Dataset entries
"""

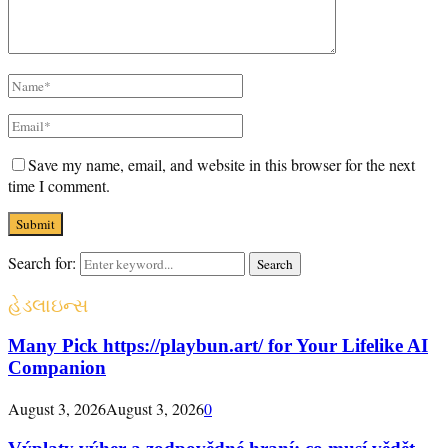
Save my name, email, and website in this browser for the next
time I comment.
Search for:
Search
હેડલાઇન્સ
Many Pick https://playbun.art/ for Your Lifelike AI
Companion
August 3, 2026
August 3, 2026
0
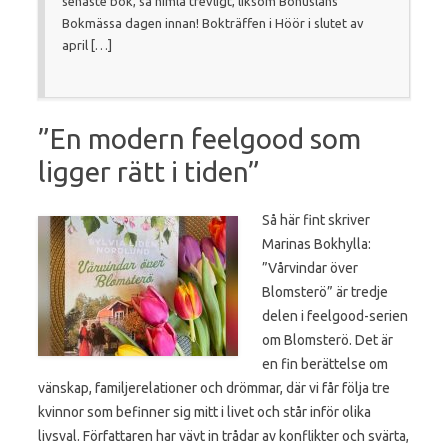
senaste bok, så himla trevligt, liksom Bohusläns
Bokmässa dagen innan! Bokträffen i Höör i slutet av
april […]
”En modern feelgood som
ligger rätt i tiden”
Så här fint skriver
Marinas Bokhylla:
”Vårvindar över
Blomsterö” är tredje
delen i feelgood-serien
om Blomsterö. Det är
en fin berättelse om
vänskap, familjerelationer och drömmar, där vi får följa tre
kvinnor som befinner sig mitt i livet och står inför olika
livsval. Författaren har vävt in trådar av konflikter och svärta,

"""
"""

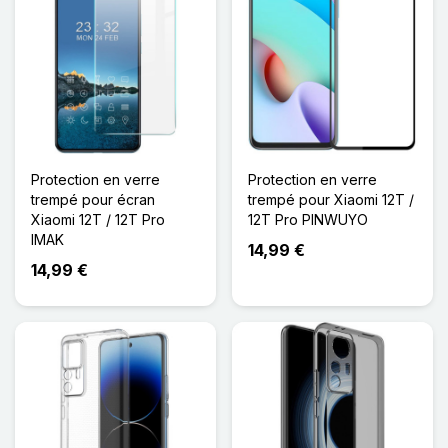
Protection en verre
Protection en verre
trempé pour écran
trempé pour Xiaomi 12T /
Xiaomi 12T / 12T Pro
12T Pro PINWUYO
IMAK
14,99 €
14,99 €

"""

## WHAT THE TASK REQUIRES
Looking at the entries above, can you reproduce exactly the lines from the one that holds "kvinnor som befinner" through the one that holds "livsval. Författaren har", and only those?

## SOLUTION TO THE EXERCISE
kvinnor som befinner sig mitt i livet och står inför olika
livsval. Författaren har vävt in trådar av konflikter och svärta,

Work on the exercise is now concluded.